INTENDED MOTHER’S EGG + INTENDED FATHER’S SPERM = SURROGATE PREGNANT*
This option allows a couple to have their own biological child. The intended mother must be able to ovulate and produce viable eggs. In vitro fertilization techniques will be used to retrieve the intended mother’s eggs which are subsequently fertilized by the intended father’s sperm. The resultant embryos are transferred to the surrogate’s uterus. In some states, parentage can be established prior to birth, and the intended mother’s name is listed as the mother on the baby’s original birth certificate.

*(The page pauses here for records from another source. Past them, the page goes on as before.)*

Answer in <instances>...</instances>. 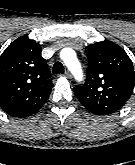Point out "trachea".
I'll return each mask as SVG.
<instances>
[{
  "label": "trachea",
  "mask_w": 135,
  "mask_h": 165,
  "mask_svg": "<svg viewBox=\"0 0 135 165\" xmlns=\"http://www.w3.org/2000/svg\"><path fill=\"white\" fill-rule=\"evenodd\" d=\"M53 74H63L64 73V66L61 62H56L53 65L52 69Z\"/></svg>",
  "instance_id": "3493384b"
}]
</instances>
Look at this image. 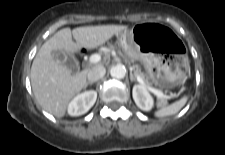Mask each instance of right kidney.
I'll return each instance as SVG.
<instances>
[{"mask_svg":"<svg viewBox=\"0 0 225 155\" xmlns=\"http://www.w3.org/2000/svg\"><path fill=\"white\" fill-rule=\"evenodd\" d=\"M97 92L94 90L85 91L77 95L68 105V114L71 116H80L89 111L95 104Z\"/></svg>","mask_w":225,"mask_h":155,"instance_id":"right-kidney-1","label":"right kidney"}]
</instances>
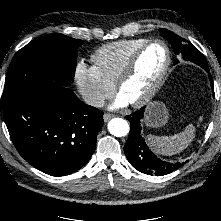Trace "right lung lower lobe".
Returning a JSON list of instances; mask_svg holds the SVG:
<instances>
[{"label":"right lung lower lobe","instance_id":"right-lung-lower-lobe-1","mask_svg":"<svg viewBox=\"0 0 221 221\" xmlns=\"http://www.w3.org/2000/svg\"><path fill=\"white\" fill-rule=\"evenodd\" d=\"M2 98L11 139L32 166L49 175L65 176L89 161L103 126L102 111L55 81L34 91L3 93Z\"/></svg>","mask_w":221,"mask_h":221}]
</instances>
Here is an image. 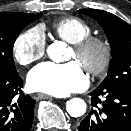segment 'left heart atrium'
<instances>
[{
  "instance_id": "obj_1",
  "label": "left heart atrium",
  "mask_w": 131,
  "mask_h": 131,
  "mask_svg": "<svg viewBox=\"0 0 131 131\" xmlns=\"http://www.w3.org/2000/svg\"><path fill=\"white\" fill-rule=\"evenodd\" d=\"M27 85L32 91L65 96L84 90L88 85V79L76 61L66 64L45 62L29 72Z\"/></svg>"
}]
</instances>
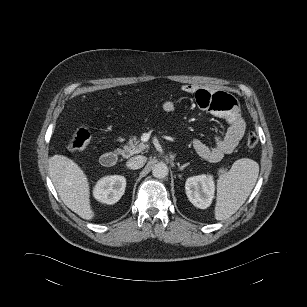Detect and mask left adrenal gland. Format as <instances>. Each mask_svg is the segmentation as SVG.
Returning a JSON list of instances; mask_svg holds the SVG:
<instances>
[{
	"mask_svg": "<svg viewBox=\"0 0 307 307\" xmlns=\"http://www.w3.org/2000/svg\"><path fill=\"white\" fill-rule=\"evenodd\" d=\"M190 163H185L179 167V170L182 171L185 167H187Z\"/></svg>",
	"mask_w": 307,
	"mask_h": 307,
	"instance_id": "a2214340",
	"label": "left adrenal gland"
}]
</instances>
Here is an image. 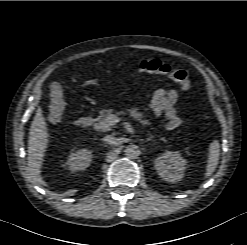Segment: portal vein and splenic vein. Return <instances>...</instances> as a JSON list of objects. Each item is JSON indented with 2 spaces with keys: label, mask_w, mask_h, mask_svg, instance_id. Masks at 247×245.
Returning a JSON list of instances; mask_svg holds the SVG:
<instances>
[{
  "label": "portal vein and splenic vein",
  "mask_w": 247,
  "mask_h": 245,
  "mask_svg": "<svg viewBox=\"0 0 247 245\" xmlns=\"http://www.w3.org/2000/svg\"><path fill=\"white\" fill-rule=\"evenodd\" d=\"M109 121H110V125H115L116 123L120 122L121 119L118 116H116V115H112L109 118Z\"/></svg>",
  "instance_id": "1"
}]
</instances>
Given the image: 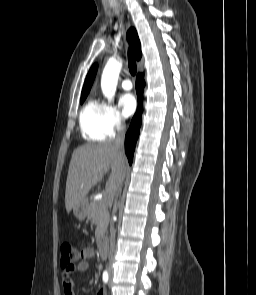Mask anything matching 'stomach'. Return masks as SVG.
I'll list each match as a JSON object with an SVG mask.
<instances>
[{
	"label": "stomach",
	"instance_id": "obj_1",
	"mask_svg": "<svg viewBox=\"0 0 256 295\" xmlns=\"http://www.w3.org/2000/svg\"><path fill=\"white\" fill-rule=\"evenodd\" d=\"M88 212L89 208L87 202L79 204L78 206L73 208L74 216L80 221H83L88 216Z\"/></svg>",
	"mask_w": 256,
	"mask_h": 295
}]
</instances>
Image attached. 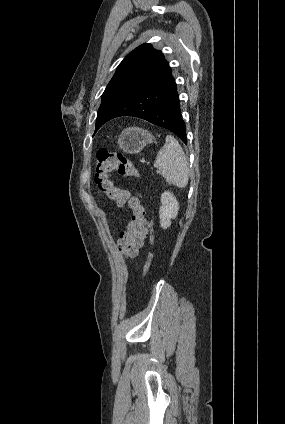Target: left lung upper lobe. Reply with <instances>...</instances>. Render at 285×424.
<instances>
[{
	"instance_id": "5c2ea615",
	"label": "left lung upper lobe",
	"mask_w": 285,
	"mask_h": 424,
	"mask_svg": "<svg viewBox=\"0 0 285 424\" xmlns=\"http://www.w3.org/2000/svg\"><path fill=\"white\" fill-rule=\"evenodd\" d=\"M167 65L162 52L150 44H143L129 53L117 67L102 95L95 133L118 105L154 81Z\"/></svg>"
}]
</instances>
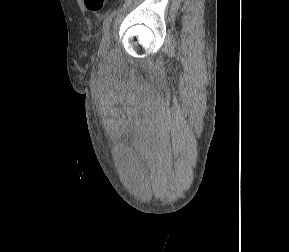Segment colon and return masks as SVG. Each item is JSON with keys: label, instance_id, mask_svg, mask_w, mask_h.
Instances as JSON below:
<instances>
[{"label": "colon", "instance_id": "1", "mask_svg": "<svg viewBox=\"0 0 289 252\" xmlns=\"http://www.w3.org/2000/svg\"><path fill=\"white\" fill-rule=\"evenodd\" d=\"M86 8L93 14H100L105 5V0H84Z\"/></svg>", "mask_w": 289, "mask_h": 252}]
</instances>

Advantages: The baby is genetically related to both the intended mother and intended father. The baby is not genetically linked to the surrogate. A step-parent adoption is not usually required.

Disadvantages: Because another woman gives birth to the child, a legal proceeding of some sort is necessary to establish the parental rights, depending on where the baby is born.

Gestational (IVF) Surrogacy Using Ovum Donor’s Egg

DONOR’S EGG + INTENDED FATHER’S SPERM = SURROGATE PREGNANT*
This option is required if there is advancing maternal age, poor egg quality or premature ovarian failure AND the wife is unable to carry a pregnancy.

Advantages: The baby is the biological offspring of the husband. The baby is not genetically linked to the surrogate. IARC® has access to many ovum donors. The matching process can progress quickly, and there is more selection for the client with egg donors in the cases where specific characteristics are requested than there is with an AI surrogate.

Disadvantages: A step-parent adoption is usually required to create the legal relationship between the baby and the intended mother.

*PLEASE NOTE: Problems in sperm quality can be assisted by ICSI (the injection of one viable sperm into one egg) when IVF procedures are used.